>>>>>
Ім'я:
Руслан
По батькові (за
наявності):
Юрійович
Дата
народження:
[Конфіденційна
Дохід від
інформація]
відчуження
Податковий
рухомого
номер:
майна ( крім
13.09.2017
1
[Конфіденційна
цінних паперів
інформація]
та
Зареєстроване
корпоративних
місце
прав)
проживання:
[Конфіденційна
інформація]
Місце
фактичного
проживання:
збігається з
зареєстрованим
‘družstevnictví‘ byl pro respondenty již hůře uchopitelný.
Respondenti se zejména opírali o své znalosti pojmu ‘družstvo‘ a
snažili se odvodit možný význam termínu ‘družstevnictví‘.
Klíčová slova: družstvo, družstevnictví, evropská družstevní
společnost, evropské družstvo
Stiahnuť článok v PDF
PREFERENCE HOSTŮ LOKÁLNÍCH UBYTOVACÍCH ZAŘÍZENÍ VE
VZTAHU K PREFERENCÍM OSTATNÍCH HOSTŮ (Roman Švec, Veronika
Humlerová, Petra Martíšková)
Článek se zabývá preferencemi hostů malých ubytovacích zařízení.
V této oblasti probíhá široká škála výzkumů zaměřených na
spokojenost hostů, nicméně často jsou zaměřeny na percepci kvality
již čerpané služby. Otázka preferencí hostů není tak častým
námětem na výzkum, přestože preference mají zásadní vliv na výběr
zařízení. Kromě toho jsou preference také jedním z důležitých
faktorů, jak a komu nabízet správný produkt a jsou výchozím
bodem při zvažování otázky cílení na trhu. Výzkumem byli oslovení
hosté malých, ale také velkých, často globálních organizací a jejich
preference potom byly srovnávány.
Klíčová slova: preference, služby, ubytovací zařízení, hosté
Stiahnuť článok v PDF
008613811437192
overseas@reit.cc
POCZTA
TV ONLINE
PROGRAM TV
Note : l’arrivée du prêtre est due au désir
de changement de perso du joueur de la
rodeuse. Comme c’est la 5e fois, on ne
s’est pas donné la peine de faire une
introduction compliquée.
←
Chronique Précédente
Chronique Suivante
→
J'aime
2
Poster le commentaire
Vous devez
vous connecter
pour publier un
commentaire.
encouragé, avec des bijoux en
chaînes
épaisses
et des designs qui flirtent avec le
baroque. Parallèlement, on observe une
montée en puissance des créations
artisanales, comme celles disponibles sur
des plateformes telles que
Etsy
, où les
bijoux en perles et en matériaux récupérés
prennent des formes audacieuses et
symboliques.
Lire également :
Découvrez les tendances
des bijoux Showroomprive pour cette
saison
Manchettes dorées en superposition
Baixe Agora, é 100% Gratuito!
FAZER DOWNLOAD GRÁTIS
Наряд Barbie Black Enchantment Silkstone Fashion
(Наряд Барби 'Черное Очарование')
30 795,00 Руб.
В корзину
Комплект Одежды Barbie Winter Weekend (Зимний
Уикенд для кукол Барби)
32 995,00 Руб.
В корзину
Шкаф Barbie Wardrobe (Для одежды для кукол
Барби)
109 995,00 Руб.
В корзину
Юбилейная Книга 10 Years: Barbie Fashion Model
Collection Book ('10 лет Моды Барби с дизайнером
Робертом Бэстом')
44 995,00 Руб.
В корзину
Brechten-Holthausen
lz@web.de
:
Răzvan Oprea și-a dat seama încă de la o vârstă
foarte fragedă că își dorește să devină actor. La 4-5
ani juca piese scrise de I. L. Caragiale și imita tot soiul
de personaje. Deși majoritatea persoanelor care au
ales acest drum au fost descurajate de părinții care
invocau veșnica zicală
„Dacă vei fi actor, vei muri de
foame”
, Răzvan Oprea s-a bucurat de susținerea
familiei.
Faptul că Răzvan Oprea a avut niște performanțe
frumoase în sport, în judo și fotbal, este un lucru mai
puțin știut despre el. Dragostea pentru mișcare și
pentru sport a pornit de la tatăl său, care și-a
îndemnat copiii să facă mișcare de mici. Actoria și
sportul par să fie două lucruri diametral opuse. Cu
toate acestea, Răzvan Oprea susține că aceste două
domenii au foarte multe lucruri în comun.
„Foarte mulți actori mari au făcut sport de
<<<<<
>>>>>
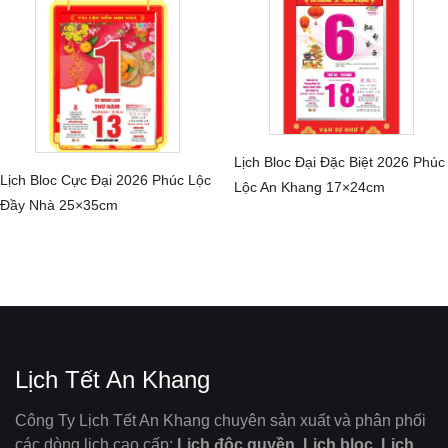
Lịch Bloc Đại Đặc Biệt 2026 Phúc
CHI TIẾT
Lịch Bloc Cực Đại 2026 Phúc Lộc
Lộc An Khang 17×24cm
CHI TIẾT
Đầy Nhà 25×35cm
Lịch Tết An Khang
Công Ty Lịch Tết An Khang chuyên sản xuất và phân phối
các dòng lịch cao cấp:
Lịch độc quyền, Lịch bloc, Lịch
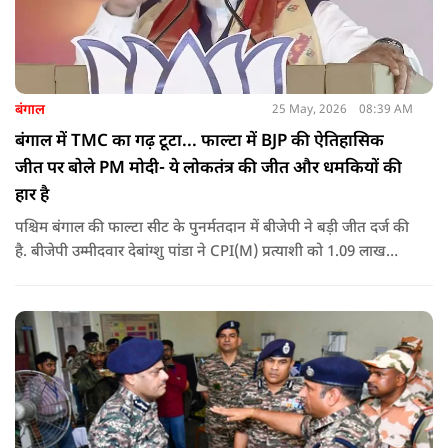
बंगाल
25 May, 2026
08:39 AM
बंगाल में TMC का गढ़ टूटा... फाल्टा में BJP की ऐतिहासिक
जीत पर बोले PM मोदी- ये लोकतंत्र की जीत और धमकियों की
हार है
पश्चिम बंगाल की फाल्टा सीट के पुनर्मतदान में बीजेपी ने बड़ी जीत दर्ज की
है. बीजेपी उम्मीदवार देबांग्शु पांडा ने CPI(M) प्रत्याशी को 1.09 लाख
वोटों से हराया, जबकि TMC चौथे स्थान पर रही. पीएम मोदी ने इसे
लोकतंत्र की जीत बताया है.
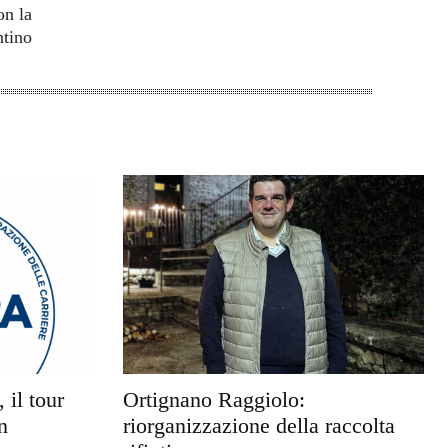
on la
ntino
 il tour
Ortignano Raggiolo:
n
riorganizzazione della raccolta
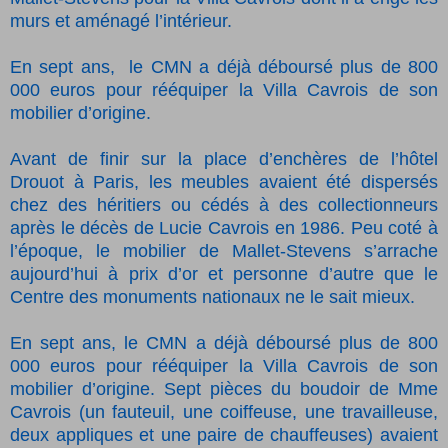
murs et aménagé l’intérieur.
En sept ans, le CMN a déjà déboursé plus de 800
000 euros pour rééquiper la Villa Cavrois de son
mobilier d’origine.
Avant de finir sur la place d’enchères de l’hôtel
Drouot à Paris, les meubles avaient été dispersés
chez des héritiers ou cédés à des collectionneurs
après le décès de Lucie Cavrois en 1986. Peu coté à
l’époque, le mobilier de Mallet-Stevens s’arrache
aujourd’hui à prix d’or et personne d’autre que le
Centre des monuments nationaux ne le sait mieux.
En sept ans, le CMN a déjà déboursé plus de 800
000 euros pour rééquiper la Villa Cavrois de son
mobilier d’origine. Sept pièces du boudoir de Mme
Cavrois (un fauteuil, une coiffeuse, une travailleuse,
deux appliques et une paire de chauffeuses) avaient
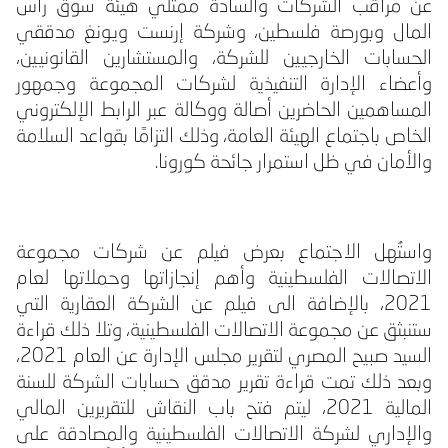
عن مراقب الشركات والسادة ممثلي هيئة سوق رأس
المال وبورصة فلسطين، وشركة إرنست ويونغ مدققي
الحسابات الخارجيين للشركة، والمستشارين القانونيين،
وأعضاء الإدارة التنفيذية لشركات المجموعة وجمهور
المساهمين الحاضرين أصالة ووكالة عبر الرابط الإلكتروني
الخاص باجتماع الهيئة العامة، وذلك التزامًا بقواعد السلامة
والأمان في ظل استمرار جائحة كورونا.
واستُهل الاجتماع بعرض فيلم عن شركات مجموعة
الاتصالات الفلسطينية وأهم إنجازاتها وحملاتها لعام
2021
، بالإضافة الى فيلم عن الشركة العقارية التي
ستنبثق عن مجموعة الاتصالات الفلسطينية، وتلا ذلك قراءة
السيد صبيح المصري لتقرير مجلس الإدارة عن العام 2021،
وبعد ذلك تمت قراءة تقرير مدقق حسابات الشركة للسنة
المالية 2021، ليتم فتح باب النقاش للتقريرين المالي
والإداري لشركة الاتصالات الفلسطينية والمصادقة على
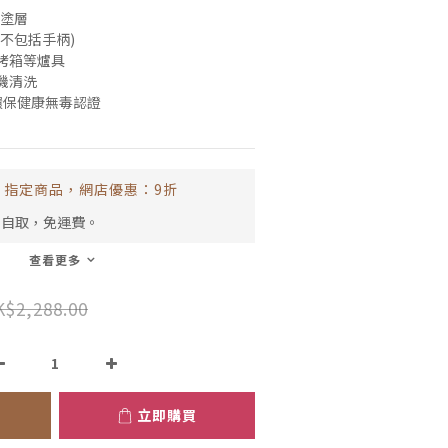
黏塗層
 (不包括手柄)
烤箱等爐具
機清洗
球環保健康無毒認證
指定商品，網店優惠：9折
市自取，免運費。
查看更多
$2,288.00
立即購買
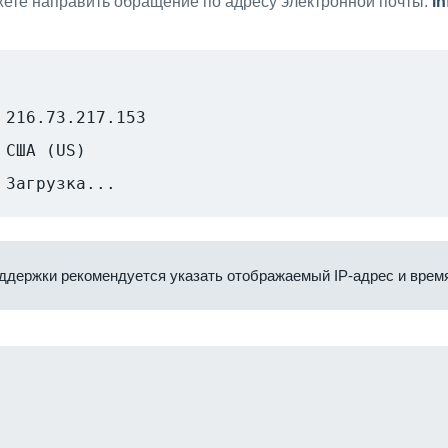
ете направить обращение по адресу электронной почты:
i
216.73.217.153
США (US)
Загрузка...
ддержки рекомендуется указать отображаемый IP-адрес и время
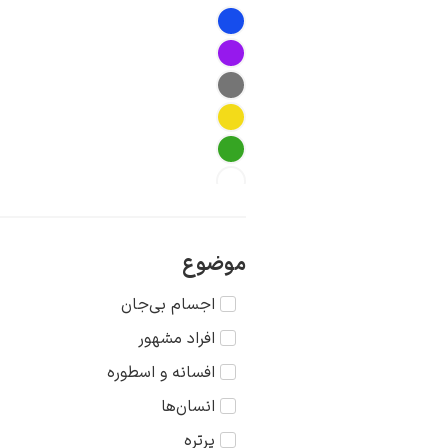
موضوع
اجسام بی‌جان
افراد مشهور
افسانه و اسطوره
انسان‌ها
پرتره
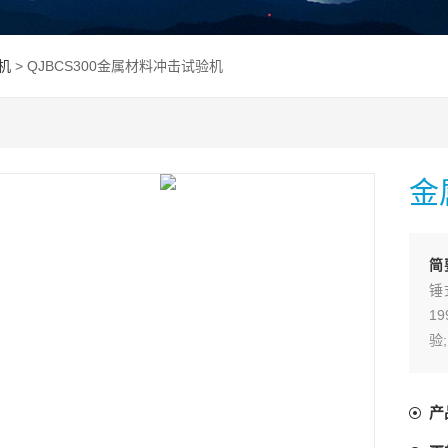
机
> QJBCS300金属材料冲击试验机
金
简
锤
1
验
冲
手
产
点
<<<<<
§ Assigned task
Above are some records; copy exactly the lines from the one with "الحسابات الخارجيين للشركة،" through the one with "الشركة العقارية التي", both included, and no others.

§ Task answer
الحسابات الخارجيين للشركة، والمستشارين القانونيين،
وأعضاء الإدارة التنفيذية لشركات المجموعة وجمهور
المساهمين الحاضرين أصالة ووكالة عبر الرابط الإلكتروني
الخاص باجتماع الهيئة العامة، وذلك التزامًا بقواعد السلامة
والأمان في ظل استمرار جائحة كورونا.
واستُهل الاجتماع بعرض فيلم عن شركات مجموعة
الاتصالات الفلسطينية وأهم إنجازاتها وحملاتها لعام
2021
، بالإضافة الى فيلم عن الشركة العقارية التي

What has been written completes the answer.